Tuesday, March 27, 2012

Unsinkable Inspiration or How I Talk Myself Back Into The Writing Groove

It’s not like I don’t know there is some hype on the periphery of my daily intake of pop culture. I know there is a re-release of a movie – a re-release over which I’ve pooh poohed disdain a couple of times. But even with that, it did strike me in the last week or so that it is almost April. Almost the second week of April… when there will be a centennial of an infamous date in human history.

The centennial which will prompt that aforementioned re-release fifteen years after its record breaking box office sales. A decade and a half after I went to the movie theater 9 times (or maybe it was 10) to see it on a big screen. 

If you are completely thick and can’t guess the inference, I am talking about Titanic. The disaster and the cinematic phenomenon.
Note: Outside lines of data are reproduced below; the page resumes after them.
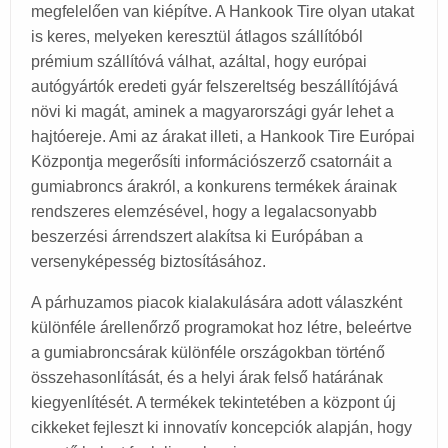
megfelelően van kiépítve. A Hankook Tire olyan utakat
is keres, melyeken keresztül átlagos szállítóból
prémium szállítóvá válhat, azáltal, hogy európai
autógyártók eredeti gyár felszereltség beszállítójává
növi ki magát, aminek a magyarországi gyár lehet a
hajtóereje. Ami az árakat illeti, a Hankook Tire Európai
Központja megerősíti információszerző csatornáit a
gumiabroncs árakról, a konkurens termékek árainak
rendszeres elemzésével, hogy a legalacsonyabb
beszerzési árrendszert alakítsa ki Európában a
versenyképesség biztosításához.
A párhuzamos piacok kialakulására adott válaszként
különféle árellenőrző programokat hoz létre, beleértve
a gumiabroncsárak különféle országokban történő
összehasonlítását, és a helyi árak felső határának
kiegyenlítését. A termékek tekintetében a központ új
cikkeket fejleszt ki innovatív koncepciók alapján, hogy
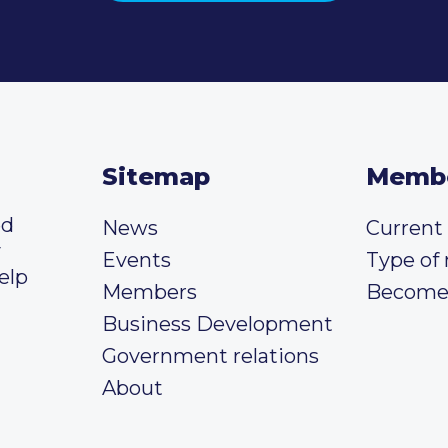
Sitemap
Memb
ed
News
Curren
y
Events
Type of
elp
Members
Become
Business Development
Government relations
About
But I will focus on the latter as I started mulling over it in the car today when I decided not to press skip on James Horner’s music on my shuffle.

I got that CD the same Christmas I got another soundtrack recording of The English Patient. I am listening to that now… and will never tire of it as I have of James Horner. But both were instrumental in fertilizing a seed of inspiration prompted by that movie I keep bringing up in every paragraph. 
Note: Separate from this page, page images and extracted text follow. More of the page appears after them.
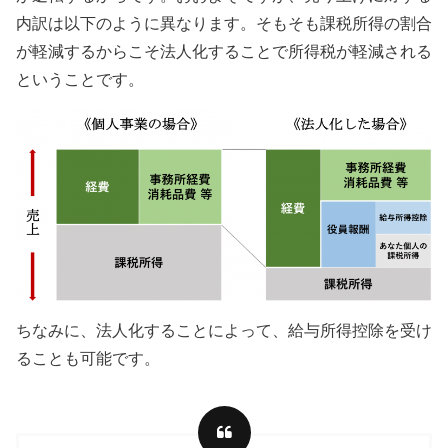
内訳は以下のように異なります。そもそも課税所得の割合
が軽減するからこそ法人化することで所得税が軽減される
ということです。
ちなみに、法人化することによって、給与所得控除を受け
ることも可能です。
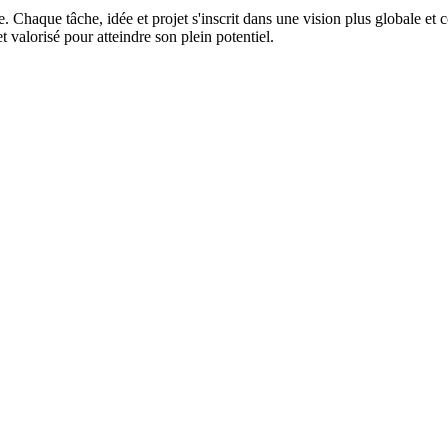
. Chaque tâche, idée et projet s'inscrit dans une vision plus globale et 
 valorisé pour atteindre son plein potentiel.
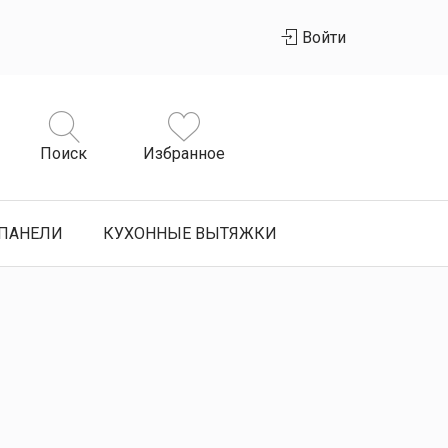
Войти
Поиск
Избранное
ПАНЕЛИ
КУХОННЫЕ ВЫТЯЖКИ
One of those visits to the movie theater was with my mother. Probably because she wanted to understand why my almost 14 year old sister was so obsessed with the 4 hour over-hyped movie. I wasn’t expecting her response at the end. I anticipated some sort of Irish Catholic cynicism. But she muttered a question to Celine Dion’s high pitched lament… how exactly does the heart go on after all that?

It was an earnest speculation, one that initially prompted my 22 year-old-imagination to speculate the mystery of my mother’s unknown teenage years. But resigning myself to the improbability of a Jack Dawson in her history, I decided to contemplate the question in my own way of unraveling the world’s mysteries – by making up a story.
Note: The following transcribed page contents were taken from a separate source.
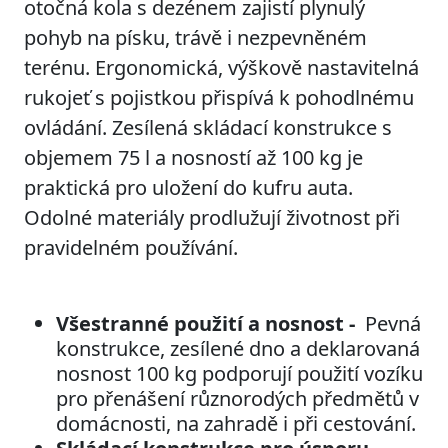
otočná kola s dezénem zajistí plynulý
pohyb na písku, trávě i nezpevněném
terénu. Ergonomická, výškově nastavitelná
rukojeť s pojistkou přispívá k pohodlnému
ovládání. Zesílená skládací konstrukce s
objemem 75 l a nosností až 100 kg je
praktická pro uložení do kufru auta.
Odolné materiály prodlužují životnost při
pravidelném používání.
Všestranné použití a nosnost -
Pevná
konstrukce, zesílené dno a deklarovaná
nosnost 100 kg podporují použití vozíku
pro přenášení různorodých předmětů v
domácnosti, na zahradě i při cestování.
Tonight as I drove home and decided not to press skip on As Far As Florence, I tried to remember the initial threads that wove itself into my fictional answer. 




 I know I have an entire history mapped out in my brain – and on paper – revised several times in the last fifteen (good God) years. A family tree has grown and been pruned. A mystery created and solved. A story beginning and ending with that silly idea of a heart going on after all that. 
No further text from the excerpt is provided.